REQUIRED ACTION: Whenever a line below holds the word "Enter", count it once; report the total and nothing else.

GIVEN ENTRIES:
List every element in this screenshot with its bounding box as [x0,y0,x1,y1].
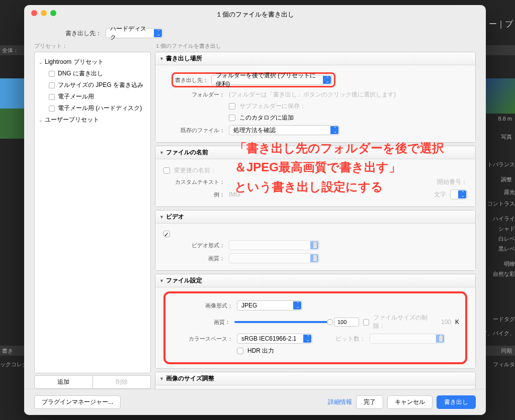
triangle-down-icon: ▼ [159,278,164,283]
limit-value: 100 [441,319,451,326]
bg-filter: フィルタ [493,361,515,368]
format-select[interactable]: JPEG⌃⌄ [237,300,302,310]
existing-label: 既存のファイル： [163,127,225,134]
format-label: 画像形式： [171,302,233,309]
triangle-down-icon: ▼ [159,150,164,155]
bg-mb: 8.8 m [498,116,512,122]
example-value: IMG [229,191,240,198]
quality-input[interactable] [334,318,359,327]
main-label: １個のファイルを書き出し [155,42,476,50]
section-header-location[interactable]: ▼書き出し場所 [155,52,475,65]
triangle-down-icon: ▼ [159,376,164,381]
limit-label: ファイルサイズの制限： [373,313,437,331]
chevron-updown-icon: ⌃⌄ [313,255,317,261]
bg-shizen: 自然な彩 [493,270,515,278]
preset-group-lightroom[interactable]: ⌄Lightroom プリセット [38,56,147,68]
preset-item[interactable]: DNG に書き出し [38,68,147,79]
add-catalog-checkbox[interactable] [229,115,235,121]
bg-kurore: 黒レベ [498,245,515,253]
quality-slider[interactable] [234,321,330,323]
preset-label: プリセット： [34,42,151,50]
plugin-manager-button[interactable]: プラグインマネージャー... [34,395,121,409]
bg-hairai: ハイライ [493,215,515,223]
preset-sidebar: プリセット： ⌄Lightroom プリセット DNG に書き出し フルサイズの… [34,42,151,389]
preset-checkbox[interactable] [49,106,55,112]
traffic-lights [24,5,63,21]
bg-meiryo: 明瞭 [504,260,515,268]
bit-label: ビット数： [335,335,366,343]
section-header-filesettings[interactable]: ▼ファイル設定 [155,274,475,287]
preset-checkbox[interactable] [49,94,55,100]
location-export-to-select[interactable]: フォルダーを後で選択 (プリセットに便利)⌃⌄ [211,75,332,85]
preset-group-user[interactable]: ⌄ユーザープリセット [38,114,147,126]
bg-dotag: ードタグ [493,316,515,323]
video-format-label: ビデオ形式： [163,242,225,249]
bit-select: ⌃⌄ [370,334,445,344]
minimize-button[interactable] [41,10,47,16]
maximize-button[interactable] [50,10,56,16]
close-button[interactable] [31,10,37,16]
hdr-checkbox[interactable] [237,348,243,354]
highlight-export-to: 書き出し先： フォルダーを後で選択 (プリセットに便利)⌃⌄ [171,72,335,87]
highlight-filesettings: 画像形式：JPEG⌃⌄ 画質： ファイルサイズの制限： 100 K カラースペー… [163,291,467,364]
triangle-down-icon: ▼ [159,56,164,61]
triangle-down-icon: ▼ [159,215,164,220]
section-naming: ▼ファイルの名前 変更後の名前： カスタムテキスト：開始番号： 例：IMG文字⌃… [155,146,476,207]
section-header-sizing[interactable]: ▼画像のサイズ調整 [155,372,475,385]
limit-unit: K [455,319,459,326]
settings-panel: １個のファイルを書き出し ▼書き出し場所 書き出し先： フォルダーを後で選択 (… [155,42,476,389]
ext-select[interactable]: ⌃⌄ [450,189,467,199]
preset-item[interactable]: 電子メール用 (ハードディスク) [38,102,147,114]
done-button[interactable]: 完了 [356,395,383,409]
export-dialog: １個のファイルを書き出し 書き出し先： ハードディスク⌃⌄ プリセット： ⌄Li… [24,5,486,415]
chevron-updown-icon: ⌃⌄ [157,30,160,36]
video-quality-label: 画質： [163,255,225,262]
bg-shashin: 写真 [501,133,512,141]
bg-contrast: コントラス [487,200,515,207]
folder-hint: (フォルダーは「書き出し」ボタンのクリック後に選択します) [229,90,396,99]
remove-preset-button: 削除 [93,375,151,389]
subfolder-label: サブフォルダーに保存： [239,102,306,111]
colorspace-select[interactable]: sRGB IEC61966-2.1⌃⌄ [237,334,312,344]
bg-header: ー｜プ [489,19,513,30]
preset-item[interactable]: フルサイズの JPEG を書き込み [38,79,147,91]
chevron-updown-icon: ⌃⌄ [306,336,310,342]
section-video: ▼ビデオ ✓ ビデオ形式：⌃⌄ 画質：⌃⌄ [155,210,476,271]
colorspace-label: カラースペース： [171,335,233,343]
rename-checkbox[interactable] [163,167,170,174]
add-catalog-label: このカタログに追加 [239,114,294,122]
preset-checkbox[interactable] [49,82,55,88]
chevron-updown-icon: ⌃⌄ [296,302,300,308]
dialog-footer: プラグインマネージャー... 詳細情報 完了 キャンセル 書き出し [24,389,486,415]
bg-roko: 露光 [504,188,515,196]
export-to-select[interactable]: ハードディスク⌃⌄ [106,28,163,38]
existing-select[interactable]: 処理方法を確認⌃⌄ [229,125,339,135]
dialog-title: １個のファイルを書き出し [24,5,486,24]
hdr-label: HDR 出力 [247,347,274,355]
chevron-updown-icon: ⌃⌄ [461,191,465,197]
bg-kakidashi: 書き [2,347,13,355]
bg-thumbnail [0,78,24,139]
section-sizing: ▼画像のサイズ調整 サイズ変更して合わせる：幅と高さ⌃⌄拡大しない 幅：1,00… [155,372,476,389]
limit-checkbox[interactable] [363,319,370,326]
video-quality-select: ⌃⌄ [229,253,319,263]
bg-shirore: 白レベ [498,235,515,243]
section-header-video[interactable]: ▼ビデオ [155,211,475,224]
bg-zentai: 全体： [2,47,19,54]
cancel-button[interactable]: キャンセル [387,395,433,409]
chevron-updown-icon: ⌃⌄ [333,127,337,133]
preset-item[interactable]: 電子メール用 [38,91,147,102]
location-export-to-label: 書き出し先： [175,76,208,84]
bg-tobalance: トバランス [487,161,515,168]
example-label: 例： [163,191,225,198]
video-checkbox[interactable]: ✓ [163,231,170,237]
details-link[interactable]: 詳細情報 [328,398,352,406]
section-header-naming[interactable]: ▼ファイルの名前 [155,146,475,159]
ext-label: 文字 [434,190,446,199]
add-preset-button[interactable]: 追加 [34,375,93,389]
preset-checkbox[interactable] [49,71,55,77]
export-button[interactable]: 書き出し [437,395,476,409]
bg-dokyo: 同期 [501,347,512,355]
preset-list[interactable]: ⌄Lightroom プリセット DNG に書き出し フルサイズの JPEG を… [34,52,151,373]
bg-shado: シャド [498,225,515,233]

---

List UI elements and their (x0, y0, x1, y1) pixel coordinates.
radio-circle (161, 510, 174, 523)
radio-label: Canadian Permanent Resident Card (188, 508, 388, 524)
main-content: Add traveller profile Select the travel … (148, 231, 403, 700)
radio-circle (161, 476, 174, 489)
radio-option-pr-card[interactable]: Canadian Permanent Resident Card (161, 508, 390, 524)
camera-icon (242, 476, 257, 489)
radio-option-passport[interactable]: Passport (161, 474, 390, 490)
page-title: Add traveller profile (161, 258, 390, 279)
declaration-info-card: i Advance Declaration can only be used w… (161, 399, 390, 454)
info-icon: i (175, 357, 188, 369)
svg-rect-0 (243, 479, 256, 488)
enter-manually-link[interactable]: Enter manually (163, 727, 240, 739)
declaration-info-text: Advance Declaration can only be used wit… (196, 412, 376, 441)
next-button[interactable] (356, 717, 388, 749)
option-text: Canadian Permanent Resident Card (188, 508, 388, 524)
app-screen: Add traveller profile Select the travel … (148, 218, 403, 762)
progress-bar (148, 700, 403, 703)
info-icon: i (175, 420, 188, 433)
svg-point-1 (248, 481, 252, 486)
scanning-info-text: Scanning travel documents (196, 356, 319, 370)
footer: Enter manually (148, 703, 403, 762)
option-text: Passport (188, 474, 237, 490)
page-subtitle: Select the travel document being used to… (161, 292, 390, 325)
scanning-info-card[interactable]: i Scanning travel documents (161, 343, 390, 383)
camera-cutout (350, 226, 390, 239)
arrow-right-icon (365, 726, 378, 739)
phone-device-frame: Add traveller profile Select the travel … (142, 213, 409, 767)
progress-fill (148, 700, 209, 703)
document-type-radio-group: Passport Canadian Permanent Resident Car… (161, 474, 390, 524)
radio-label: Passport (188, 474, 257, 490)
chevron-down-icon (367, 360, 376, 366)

OUTPUT FOR THIS EXERCISE: 2